Pop Culture and History Collide

by Damien Williamson, Time Out Staff Writer
It’s not often that an art exhibition takes, for its inspiration, the work of a Canadian musician. But then pop culture icon Neil Young, with his deeply personal lyrics, distinctive guitar work and signature nasal tenor, is no ordinary musician.

The exhibit is “Marlon Brando, Pocahontas and Me,” running at the Aspen Art Museum from Friday, Feb. 15 through Sunday, April 13. And the song on which the exhibit is based is Young’s “Pocahontas,” a tragically beautiful journey through America’s physical and cultural landscape.

The show, in addition to its admittedly esoteric inspiration, is also a departure from most exhibits at the Aspen Art Museum in that head curator Heidi Zuckerman Jacobson allowed another artist, Jeremy Deller, to curate the entire show.

“I’ve been a fan of Jeremy’s work for a long time,” she says of the British-born, Turner Prize-winning multimedia artist. “I got to know him during an extended residency in San Francisco, and when we started the artist-in-residence program here, I thought he would be perfect to invite. Some artists do really well outside the comforts of their own environment, and some don’t. He’s quite adaptable.”

Jacobson says she had no idea what the final product would be after giving Deller free reign at the museum, and initial ideas ranged from a simple art show to a massive fireworks display over Aspen Mountain. Deller eventually settled somewhere in the middle, opting for a century-spanning exhibition, a two-hour symposium at the Aspen Institute and, eventually, a book that will chronicle the whole process.

“The exhibit really is based on the song,” says Deller. “(The song) exists on at least two different planes; it’s set in the present and also in the past, where Young is imagining himself as a Native American Indian escaping white settlers who are attacking his encampment. But it’s also about Vietnam, mid-70s America and materialism.”
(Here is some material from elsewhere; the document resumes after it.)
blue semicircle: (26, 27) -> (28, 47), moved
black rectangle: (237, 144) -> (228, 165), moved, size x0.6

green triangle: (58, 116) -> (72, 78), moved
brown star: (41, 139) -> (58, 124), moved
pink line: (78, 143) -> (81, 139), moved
The eclectic exhibit features paintings, drawings, etchings, photos, videos, ledger drawings and even art drawn directly on the walls of the gallery from the 19th century through the present. And the unifying connection, aside from the obvious ones featuring Marlon Brando and the burial site and descendents of Pocahontas, is the progression of history and differing examples of the American landscape.
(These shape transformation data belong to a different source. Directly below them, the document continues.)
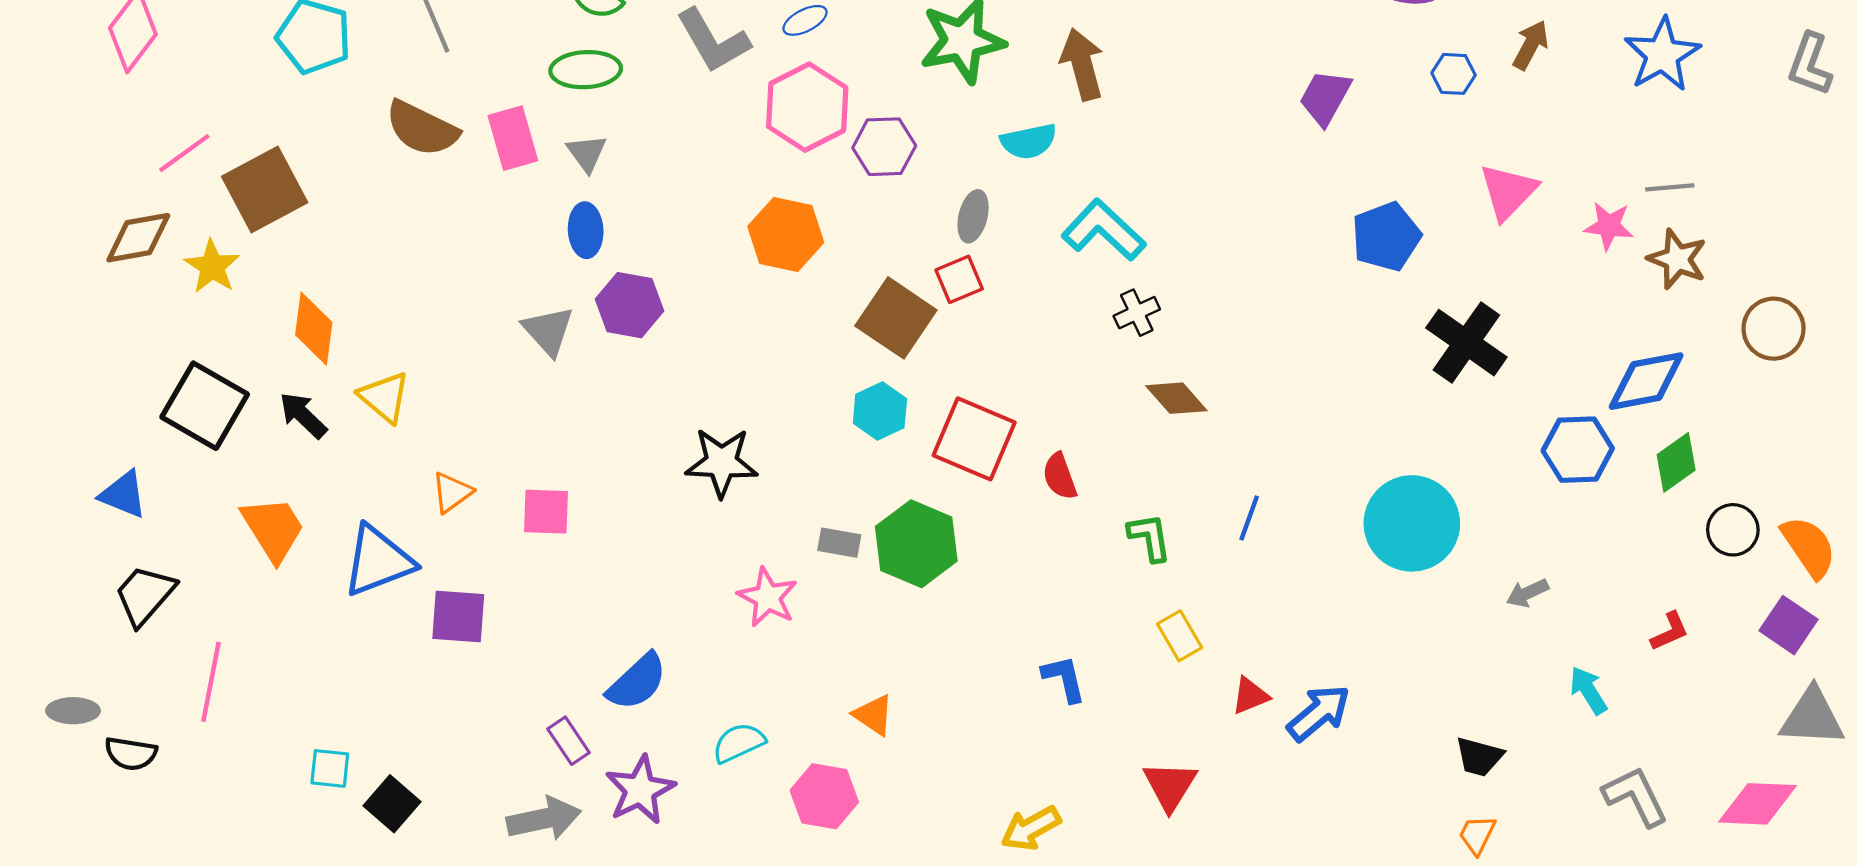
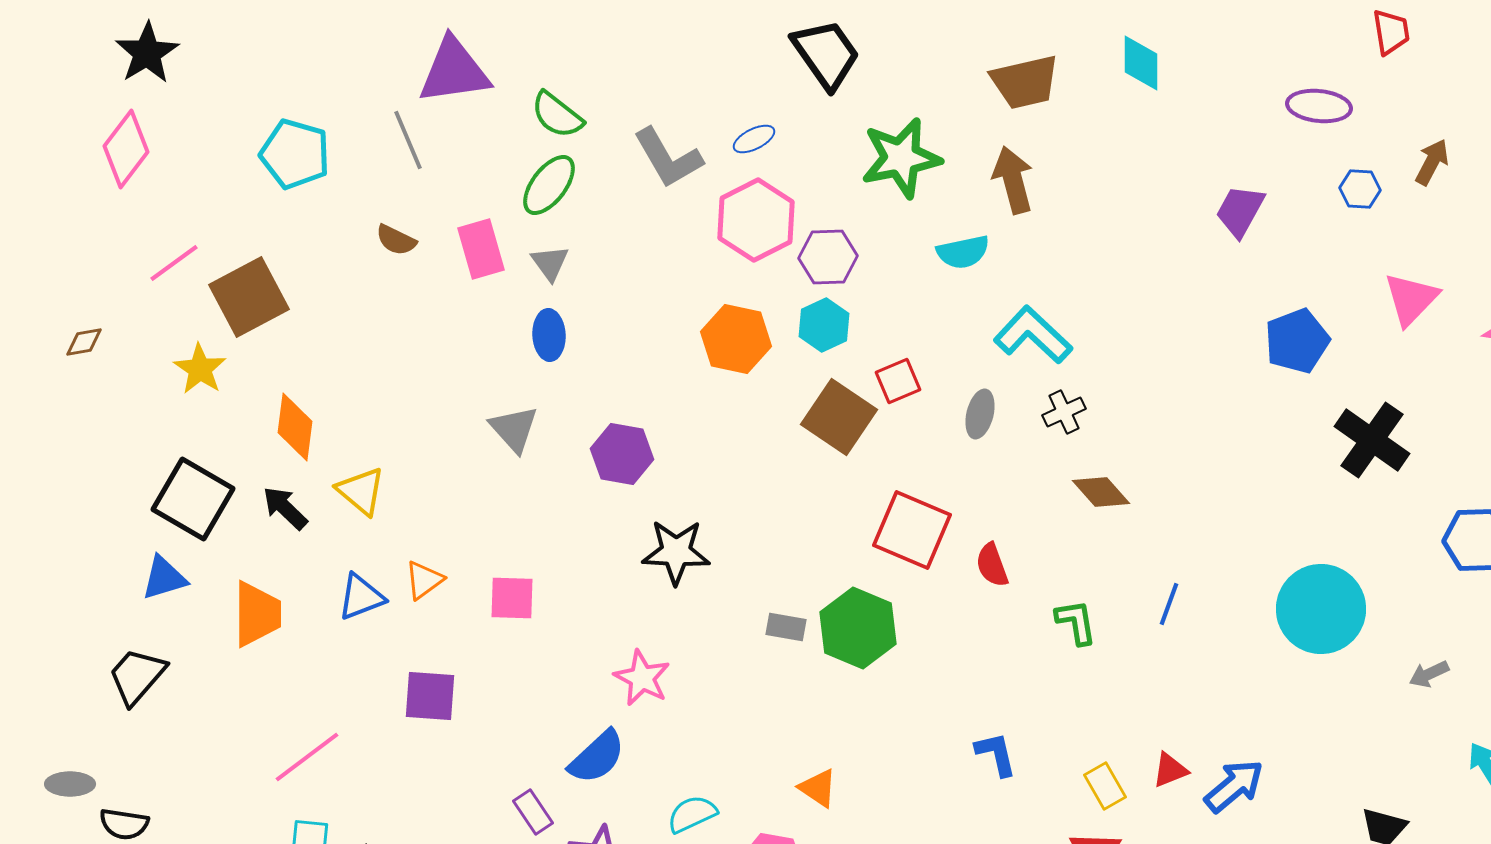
green ellipse: (586, 70) -> (549, 185), turned -50
brown semicircle: (422, 128) -> (396, 240), size x0.6
gray ellipse: (973, 216) -> (980, 414), moved
brown diamond: (138, 238) -> (84, 342), moved, size x0.6
purple hexagon: (629, 305) -> (622, 454), moved
cyan hexagon: (880, 411) -> (824, 325), moved
blue triangle: (123, 495) -> (164, 578), moved, turned -39
orange trapezoid: (273, 529) -> (257, 614), turned 32
blue triangle: (378, 561) -> (361, 597), moved, size x0.7
pink star: (768, 597) -> (642, 678), moved
yellow rectangle: (1180, 636) -> (1105, 786), moved
pink line: (211, 682) -> (307, 757), moved, turned 42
“It’s good to see a continuation of history for me,” Deller says. “Not only does history repeat itself, but we can’t learn anything from it if we don’t pay attention to it. And in terms of this idea of landscape, I hope people will see it as much more complicated than it is. You have traditional landscape art, and then you have landscapes in the more metaphorical sense.”

By metaphorical landscapes, Deller means images and works that don’t just depict typical Ansel Adams-esque, grandiose images of mountains and hillsides. When choosing the works for the exhibit, he instead focused on pieces that have historical significance or elicit a reaction that the viewer can somehow identify with the American experience. Included works range from photos taken by American soldiers in Iraq, pre-war desert images littered with tanks, Marlon Brando speaking at a rally during the civil rights movement and sketch books where Native Americans recreated daily tribe life and attacks through drawings.

But the idea for the exhibition actually stemmed from Deller’s desire to host a symposium that dealt with many of his, and Young’s, major interests: the American identity, history, politics, war, medical intervention, information technologies and music. The event, taking place from 6-8 p.m. on Feb. 15, at the Paepcke Auditorium on the Aspen Institute campus, will feature four speakers: Daniel Bertrand Monk, the Cooley Professor of Peace and Conflict Studies and professor of geography at Colgate University; Jonathan Kunilholm, co-founder of Tackle Design and Open Prosthetic Project; Major General Matthew P. Caulfield, former Deputy Director of the Military Office of the White House; and Captain Rye Carcott, co-editor of Armed Conflict in Africa and co-founder of Carolina for Kiberia, Kenya.

“I just really hope that people are stimulated when they leave,” Deller says. “People will certainly interpret the exhibit and symposium in different ways, but just having people take a look at their history and their landscapes should provoke some pretty interesting thoughts.”

And perhaps a British artist curating a show filled with several foreign artists based on a song by a Canadian musician can provide just the right level of objectivity to truly analyze the American landscape.